▸ Task prompt
Reproduce the records exactly through the line with "Zurück zu allen Pressemitteilungen".

▸ Records shown
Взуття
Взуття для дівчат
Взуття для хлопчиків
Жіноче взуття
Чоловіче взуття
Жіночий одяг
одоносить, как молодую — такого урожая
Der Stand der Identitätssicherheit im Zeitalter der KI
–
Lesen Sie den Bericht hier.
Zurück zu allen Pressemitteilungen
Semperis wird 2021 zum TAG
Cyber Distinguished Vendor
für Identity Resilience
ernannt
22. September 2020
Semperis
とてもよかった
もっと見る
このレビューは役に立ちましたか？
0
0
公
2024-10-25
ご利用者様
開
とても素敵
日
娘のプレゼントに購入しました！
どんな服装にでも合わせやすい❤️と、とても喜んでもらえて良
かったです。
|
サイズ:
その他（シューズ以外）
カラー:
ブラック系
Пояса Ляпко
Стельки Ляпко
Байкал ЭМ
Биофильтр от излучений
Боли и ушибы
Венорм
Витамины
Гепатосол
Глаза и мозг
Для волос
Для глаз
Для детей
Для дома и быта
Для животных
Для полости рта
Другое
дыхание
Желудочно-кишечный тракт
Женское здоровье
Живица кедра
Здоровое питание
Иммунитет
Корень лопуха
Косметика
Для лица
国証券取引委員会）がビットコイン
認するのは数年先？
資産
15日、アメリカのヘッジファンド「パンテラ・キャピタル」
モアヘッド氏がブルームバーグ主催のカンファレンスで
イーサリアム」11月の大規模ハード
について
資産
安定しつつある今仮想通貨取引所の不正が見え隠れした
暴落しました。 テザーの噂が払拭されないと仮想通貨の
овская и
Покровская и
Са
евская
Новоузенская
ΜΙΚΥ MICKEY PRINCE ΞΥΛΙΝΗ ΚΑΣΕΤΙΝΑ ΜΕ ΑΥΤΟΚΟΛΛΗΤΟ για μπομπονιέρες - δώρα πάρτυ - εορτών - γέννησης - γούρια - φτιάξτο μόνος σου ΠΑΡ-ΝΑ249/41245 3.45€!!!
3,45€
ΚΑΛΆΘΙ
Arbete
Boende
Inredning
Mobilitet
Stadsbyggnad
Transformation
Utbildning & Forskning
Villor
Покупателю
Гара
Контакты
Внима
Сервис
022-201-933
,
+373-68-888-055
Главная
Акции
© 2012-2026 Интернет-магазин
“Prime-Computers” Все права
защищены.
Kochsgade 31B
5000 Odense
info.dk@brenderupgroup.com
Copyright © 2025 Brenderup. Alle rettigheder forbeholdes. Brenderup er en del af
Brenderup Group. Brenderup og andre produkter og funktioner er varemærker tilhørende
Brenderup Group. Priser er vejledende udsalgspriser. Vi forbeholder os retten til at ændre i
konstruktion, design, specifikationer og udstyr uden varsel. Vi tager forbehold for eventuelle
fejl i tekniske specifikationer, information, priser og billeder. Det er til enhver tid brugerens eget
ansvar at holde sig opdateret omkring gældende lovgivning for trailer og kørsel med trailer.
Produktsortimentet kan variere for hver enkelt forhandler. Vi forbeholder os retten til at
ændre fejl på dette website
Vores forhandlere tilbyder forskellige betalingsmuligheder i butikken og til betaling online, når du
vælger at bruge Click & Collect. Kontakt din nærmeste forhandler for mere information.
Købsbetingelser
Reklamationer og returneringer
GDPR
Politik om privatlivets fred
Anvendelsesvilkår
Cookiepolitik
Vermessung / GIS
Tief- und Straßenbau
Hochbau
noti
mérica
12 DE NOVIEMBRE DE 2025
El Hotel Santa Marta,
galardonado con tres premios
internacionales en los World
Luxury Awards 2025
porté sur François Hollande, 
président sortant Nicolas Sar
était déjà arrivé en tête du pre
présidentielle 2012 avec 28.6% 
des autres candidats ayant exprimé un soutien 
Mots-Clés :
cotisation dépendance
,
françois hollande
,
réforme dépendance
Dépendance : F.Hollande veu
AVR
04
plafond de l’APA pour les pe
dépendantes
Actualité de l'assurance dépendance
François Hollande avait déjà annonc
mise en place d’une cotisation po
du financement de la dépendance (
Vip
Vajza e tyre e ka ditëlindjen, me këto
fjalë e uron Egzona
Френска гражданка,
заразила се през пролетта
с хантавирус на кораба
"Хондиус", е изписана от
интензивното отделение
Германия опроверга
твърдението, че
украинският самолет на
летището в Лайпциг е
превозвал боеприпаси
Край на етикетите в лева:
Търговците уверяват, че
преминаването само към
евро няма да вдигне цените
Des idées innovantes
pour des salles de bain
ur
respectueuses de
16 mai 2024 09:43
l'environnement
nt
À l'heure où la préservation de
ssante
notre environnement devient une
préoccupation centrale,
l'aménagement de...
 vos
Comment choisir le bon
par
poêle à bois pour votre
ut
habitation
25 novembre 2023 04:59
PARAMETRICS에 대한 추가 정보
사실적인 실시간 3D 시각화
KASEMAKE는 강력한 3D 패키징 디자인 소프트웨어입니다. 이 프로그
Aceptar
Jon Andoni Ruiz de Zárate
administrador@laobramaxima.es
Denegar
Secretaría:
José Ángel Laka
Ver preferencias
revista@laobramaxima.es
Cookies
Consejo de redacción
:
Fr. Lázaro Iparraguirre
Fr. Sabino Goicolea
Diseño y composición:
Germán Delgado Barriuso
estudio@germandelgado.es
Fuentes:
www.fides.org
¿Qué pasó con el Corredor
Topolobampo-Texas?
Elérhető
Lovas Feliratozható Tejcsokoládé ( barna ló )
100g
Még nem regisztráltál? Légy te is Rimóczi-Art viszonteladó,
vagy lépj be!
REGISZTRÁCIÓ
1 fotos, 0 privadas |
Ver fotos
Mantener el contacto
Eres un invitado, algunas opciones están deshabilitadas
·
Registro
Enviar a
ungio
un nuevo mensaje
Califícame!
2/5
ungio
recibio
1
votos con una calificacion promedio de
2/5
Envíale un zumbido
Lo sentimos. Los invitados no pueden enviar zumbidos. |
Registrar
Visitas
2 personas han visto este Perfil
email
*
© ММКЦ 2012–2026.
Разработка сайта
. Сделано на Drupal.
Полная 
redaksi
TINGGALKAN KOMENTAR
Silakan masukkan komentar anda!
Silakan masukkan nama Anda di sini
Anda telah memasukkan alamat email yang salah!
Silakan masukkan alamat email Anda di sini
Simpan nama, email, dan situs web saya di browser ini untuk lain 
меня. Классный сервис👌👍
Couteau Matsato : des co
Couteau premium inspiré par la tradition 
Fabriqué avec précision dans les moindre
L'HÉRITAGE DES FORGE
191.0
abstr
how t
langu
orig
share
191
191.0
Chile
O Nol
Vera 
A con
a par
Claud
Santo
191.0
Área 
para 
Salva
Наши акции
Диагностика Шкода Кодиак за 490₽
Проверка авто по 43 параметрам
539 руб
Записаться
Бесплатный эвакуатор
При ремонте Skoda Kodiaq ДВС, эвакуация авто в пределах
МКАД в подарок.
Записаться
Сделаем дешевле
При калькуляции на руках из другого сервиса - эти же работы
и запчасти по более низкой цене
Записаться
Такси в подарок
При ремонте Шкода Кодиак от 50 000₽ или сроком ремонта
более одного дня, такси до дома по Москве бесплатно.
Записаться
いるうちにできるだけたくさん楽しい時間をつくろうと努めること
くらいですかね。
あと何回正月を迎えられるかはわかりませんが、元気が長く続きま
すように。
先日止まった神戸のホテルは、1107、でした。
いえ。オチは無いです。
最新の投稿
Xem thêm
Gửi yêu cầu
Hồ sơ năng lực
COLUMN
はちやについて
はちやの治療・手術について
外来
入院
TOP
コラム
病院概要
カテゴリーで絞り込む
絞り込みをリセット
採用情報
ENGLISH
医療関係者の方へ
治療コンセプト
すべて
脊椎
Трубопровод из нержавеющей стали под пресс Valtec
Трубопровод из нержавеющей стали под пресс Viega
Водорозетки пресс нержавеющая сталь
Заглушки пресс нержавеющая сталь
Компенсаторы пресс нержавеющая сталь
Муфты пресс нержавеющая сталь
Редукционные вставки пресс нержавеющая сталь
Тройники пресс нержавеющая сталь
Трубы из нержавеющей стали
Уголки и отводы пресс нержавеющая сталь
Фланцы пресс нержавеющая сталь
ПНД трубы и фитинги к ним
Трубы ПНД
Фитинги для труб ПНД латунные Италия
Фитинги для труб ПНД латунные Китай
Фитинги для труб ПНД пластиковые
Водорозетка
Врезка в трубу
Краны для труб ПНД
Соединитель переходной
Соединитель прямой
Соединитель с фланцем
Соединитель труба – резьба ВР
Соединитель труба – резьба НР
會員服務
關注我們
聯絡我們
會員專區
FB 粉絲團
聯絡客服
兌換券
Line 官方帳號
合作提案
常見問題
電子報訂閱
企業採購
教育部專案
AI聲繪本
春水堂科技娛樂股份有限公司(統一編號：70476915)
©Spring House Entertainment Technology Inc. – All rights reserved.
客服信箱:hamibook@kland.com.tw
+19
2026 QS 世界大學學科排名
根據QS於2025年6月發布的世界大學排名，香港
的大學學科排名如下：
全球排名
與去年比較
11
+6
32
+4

▸ Exercise response
Взуття
Взуття для дівчат
Взуття для хлопчиків
Жіноче взуття
Чоловіче взуття
Жіночий одяг
одоносить, как молодую — такого урожая
Der Stand der Identitätssicherheit im Zeitalter der KI
–
Lesen Sie den Bericht hier.
Zurück zu allen Pressemitteilungen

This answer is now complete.